PROBLEM TO WORK ON:
Each line of the records below that holds "Blaas" should be copied out.

DATA SHOWN:
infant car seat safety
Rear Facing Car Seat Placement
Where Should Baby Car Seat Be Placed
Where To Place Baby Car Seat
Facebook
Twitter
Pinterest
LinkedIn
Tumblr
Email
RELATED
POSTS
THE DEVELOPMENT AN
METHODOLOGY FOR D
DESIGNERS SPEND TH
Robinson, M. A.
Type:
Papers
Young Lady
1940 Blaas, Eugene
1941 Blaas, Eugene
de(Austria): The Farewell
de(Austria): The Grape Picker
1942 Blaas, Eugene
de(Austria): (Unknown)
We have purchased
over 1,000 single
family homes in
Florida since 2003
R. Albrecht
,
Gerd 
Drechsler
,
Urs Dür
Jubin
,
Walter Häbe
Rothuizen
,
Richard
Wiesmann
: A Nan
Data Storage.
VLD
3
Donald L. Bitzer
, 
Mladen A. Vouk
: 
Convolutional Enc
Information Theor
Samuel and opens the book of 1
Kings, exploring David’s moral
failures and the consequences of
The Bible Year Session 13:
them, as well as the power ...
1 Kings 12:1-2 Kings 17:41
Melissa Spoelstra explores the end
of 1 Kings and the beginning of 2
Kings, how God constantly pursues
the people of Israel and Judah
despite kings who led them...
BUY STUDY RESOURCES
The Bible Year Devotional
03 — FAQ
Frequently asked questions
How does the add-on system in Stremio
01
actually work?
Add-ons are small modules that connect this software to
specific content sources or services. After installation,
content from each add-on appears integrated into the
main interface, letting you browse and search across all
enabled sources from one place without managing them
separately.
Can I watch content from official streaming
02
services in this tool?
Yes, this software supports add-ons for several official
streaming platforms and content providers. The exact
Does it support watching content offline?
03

RESPONSE FOR THIS EXERCISE:
1940 Blaas, Eugene
1941 Blaas, Eugene
1942 Blaas, Eugene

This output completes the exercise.